List item points to object ID: 47472232
List item points to object ID: 47472232
List item points to object ID: 47472232
Solutions
Method 1: Create New Dictionary Within Loop
The most direct and effective solution is to create a new dictionary object in each loop iteration:
for iframe in soup.find_all('iframe'):
info = {}
info['src'] = iframe.get('src')
info['height'] = iframe.get('height')
info['width'] = iframe.get('width')
content.append(info)
A more elegant implementation creates the complete dictionary directly within the loop:
for iframe in soup.find_all('iframe'):
info = {
"src": iframe.get('src'),
"height": iframe.get('height'),
"width": iframe.get('width')
}
content.append(info)
Method 2: Using Dictionary Comprehension
For more complex scenarios, dictionary comprehension can be used to create the list:
content = [
{
"src": iframe.get('src'),
"height": iframe.get('height'),
"width": iframe.get('width')
}
for iframe in soup.find_all('iframe')
]
Method 3: Using copy() Method
Another solution is to use the dictionary's copy() method to create copies:
info = {}
for iframe in soup.find_all('iframe'):
info['src'] = iframe.get('src')
info['height'] = iframe.get('height')
info['width'] = iframe.get('width')
content.append(info.copy())
Verifying the effectiveness of this method:
>>> dlist = []
>>> for i in range(3):
... d['data'] = i
... dlist.append(d.copy())
... print(d)
...
{'data': 0}
{'data': 1}
{'data': 2}
>>> print(dlist)
[{'data': 0}, {'data': 1}, {'data': 2}]
Checking object IDs confirms that different objects were created:
>>> for item in dlist:
... print("List item points to object ID:", id(item))
...
List item points to object ID: 33861576
List item points to object ID: 47472520
List item points to object ID: 47458120
Performance Considerations and Best Practices
In data processing scenarios, performance is an important consideration. Referring to performance tests of related dataset conversions, we can observe efficiency differences between various methods:
For a dataset containing 100 columns and 10,000 rows, the average time for directly looping through the dataset to convert to a list of dictionaries is 876.99 milliseconds, while the method of first converting to PyDataset then processing averages 492.04 milliseconds.
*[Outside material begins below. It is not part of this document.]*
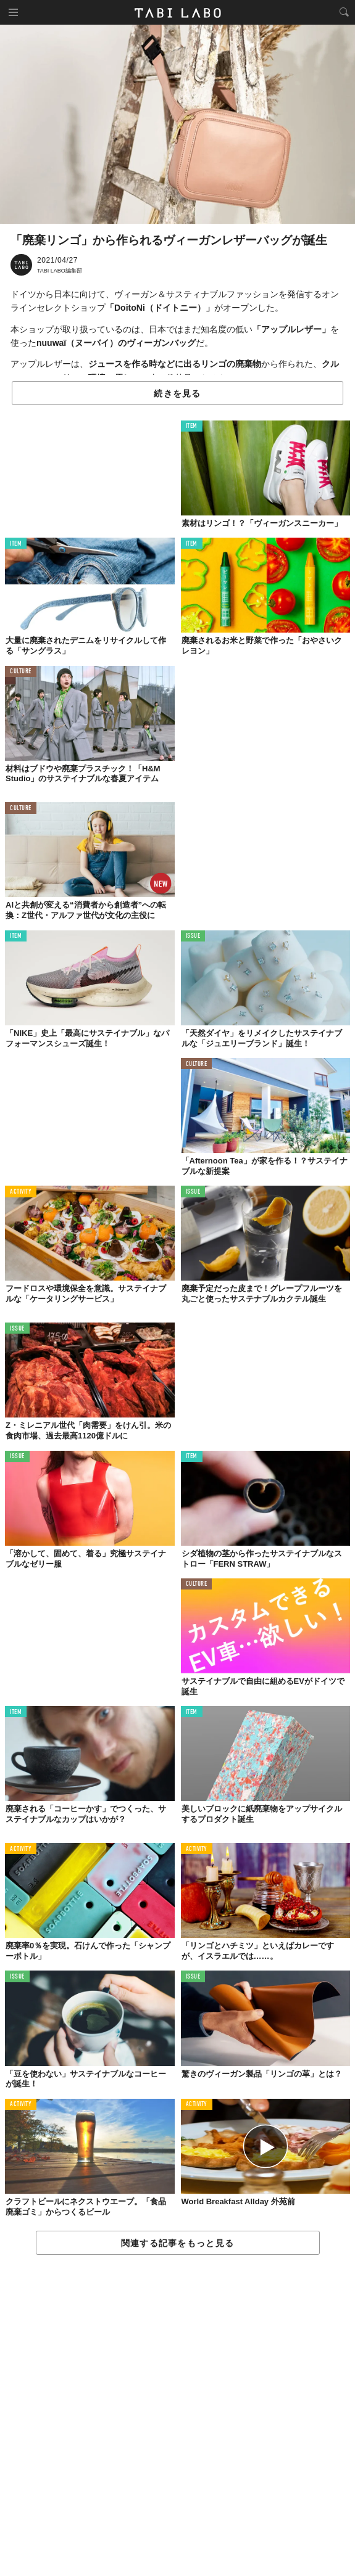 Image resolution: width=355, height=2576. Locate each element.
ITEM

This indicates that in large dataset processing, choosing appropriate data structures and methods significantly impacts performance.
Best practice recommendations:
- Creating new dictionaries within loops is the clearest and least error-prone method
- For simple data structure conversions, prioritize dictionary comprehensions
- When processing large datasets, consider performance-optimized methods
- Always verify that generated data structures meet expectations
Conclusion
Python's object reference mechanism is part of its powerful functionality, but requires developers to have a deep understanding. When working with mutable objects (such as dictionaries, lists), it's essential to distinguish between references and copies. Through proper programming patterns, common pitfalls can be avoided, resulting in more robust and efficient code.
In practical development, it's recommended to adopt the method of creating new dictionaries within loops. This not only solves the reference issue but also makes the code's intent clearer, facilitating maintenance and debugging.